Below are the records; give again exactly the line with "social media activities, including", the line with "app on Android", and each line that lies between them, and nothing besides.

Stored records
_ _ _

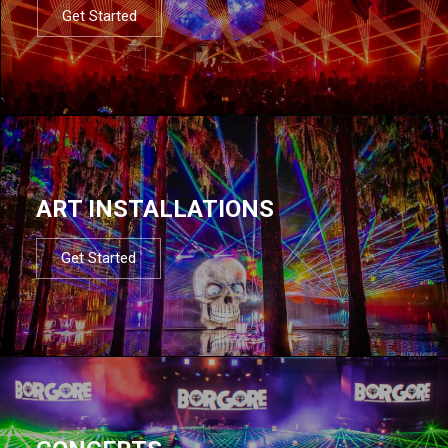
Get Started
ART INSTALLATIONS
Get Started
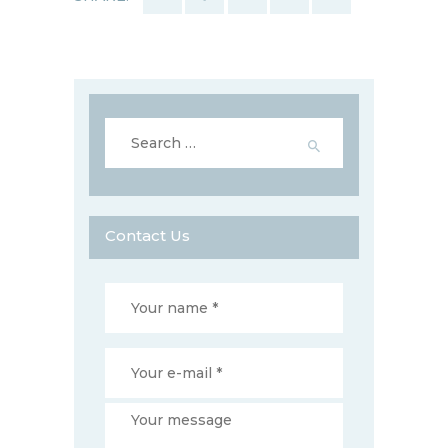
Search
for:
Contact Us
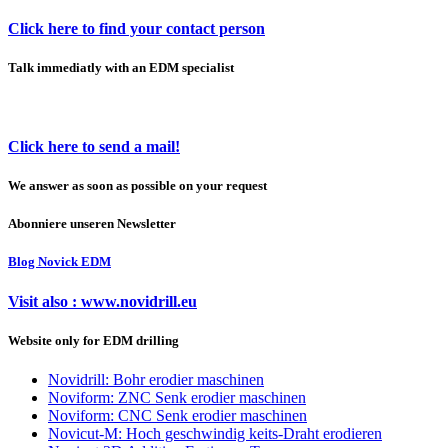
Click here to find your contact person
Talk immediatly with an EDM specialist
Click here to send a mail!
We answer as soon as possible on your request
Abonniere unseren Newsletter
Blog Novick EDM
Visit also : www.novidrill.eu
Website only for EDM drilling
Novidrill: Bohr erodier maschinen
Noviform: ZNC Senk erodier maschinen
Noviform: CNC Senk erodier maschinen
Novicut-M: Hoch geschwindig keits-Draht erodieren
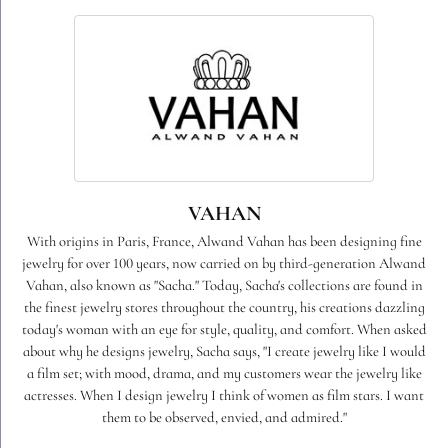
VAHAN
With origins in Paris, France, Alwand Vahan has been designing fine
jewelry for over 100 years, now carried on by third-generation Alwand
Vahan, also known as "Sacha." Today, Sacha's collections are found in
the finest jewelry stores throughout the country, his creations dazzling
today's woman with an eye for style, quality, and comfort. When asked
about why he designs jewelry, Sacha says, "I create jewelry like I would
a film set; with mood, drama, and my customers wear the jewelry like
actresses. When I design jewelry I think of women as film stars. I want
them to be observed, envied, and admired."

_ _ _

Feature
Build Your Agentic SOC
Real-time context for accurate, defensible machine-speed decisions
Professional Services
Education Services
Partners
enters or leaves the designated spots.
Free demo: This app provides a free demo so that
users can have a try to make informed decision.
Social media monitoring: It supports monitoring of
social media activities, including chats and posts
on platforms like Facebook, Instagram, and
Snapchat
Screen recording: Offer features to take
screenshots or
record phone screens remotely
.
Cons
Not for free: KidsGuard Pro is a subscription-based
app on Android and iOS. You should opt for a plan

_ _ _

RESPONSE TO THE TASK —
social media activities, including chats and posts
on platforms like Facebook, Instagram, and
Snapchat
Screen recording: Offer features to take
screenshots or
record phone screens remotely
.
Cons
Not for free: KidsGuard Pro is a subscription-based
app on Android and iOS. You should opt for a plan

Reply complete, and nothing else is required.